Open eval methodology

Benchmark harness is public and forkable. Not "trust us" — reproducible.

Model card

Neuromancer (their reasoning model) has a published card on HuggingFace plastic-labs.

Honcho
Verifiable. Three public benchmarks, open eval code, open source, SOC 2, published model card.
Orectic
Marketing claim. "748 relationships from one client" from OG metadata. No public benchmark, no eval code.
Penumbra
Research preview.
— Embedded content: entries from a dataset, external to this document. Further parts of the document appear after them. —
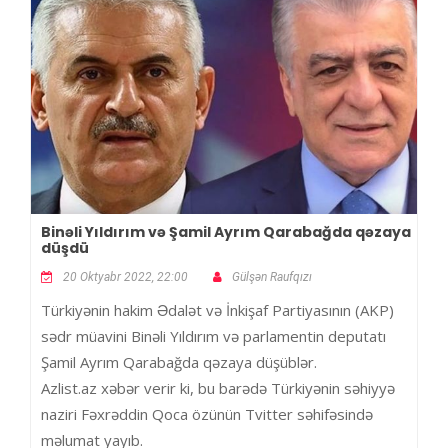
Binəli Yıldırım və Şamil Ayrım Qarabağda qəzaya
düşdü
20 Oktyabr 2022, 22:00
Gülşən Raufqızı
Türkiyənin hakim Ədalət və İnkişaf Partiyasının (AKP)
sədr müavini Binəli Yıldırım və parlamentin deputatı
Şamil Ayrım Qarabağda qəzaya düşüblər.
Azlist.az xəbər verir ki, bu barədə Türkiyənin səhiyyə
naziri Fəxrəddin Qoca özünün Tvitter səhifəsində
məlumat yayıb.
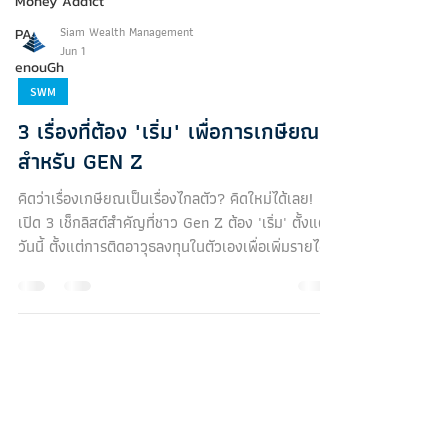
Money Addict
Siam Wealth Management
PA
Jun 1
enouGh
SWM
3 เรื่องที่ต้อง "เริ่ม" เพื่อการเกษียณ
สำหรับ GEN Z
คิดว่าเรื่องเกษียณเป็นเรื่องไกลตัว? คิดใหม่ได้เลย!
เปิด 3 เช็กลิสต์สำคัญที่ชาว Gen Z ต้อง 'เริ่ม' ตั้งแต่
วันนี้ ตั้งแต่การติดอาวุธลงทุนในตัวเองเพื่อเพิ่มรายได้
วินัยการเก็บออมเพื่อทลายกับดักคนหาเงินเก่ง ไป
จนถึงการใช้เทคโนโลยีช่วยลงทุนเพื่อรับพลังดอกเบี้ย
ทบต้น พร้อมเผยสูตรเด็ด '10-20-30-40' ปลดล็อก
ชีวิตอิสระในแบบที่คุณเลือกเอง
บริษัท สยาม เว็ลธ์ แมเนจเมนท์ จำกัด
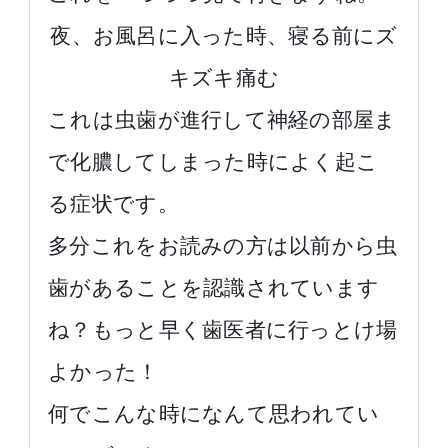
夜、お風呂に入った時、寝る前にズ
キズキ痛む
これは虫歯が進行して神経の部屋ま
で化膿してしまった時によく起こ
る症状です。
多分これをお読みの方は以前から虫
歯があることを認識されています
ね？もっと早く歯医者に行っとけ場
よかった！
何でこんな時になんて思われてい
No benchmark numbers, no code, no trust badges yet. Not necessarily bad — but earlier stage.
// YOUR STACK

Native plugins for what you already run

This is the largest practical differentiator versus Orectic and Penumbra. Honcho ships first-class plugins for OpenClaw, Hermes Agent, and Claude Code. All three are things Organized AI already runs. Neither Orectic nor Penumbra has a drop-in path into this stack.

OpenClaw plugin

Memory for WhatsApp, Telegram, Discord, Slack agents running on OpenClaw. Restarts the gateway once and it's wired.

Hermes Agent

The NousResearch Hermes Agent has built-in Honcho support. hermes memory setup honcho. Directly relevant to claws-mac-mini.

Claude Code plugin

Persistent memory across CC sessions. Installed via /plugin install honcho@honcho. Solves the "every session is day one" problem.

Agent skill (npx)

For any integration outside the above. Install as a Claude skill via npx skills add plastic-labs/honcho.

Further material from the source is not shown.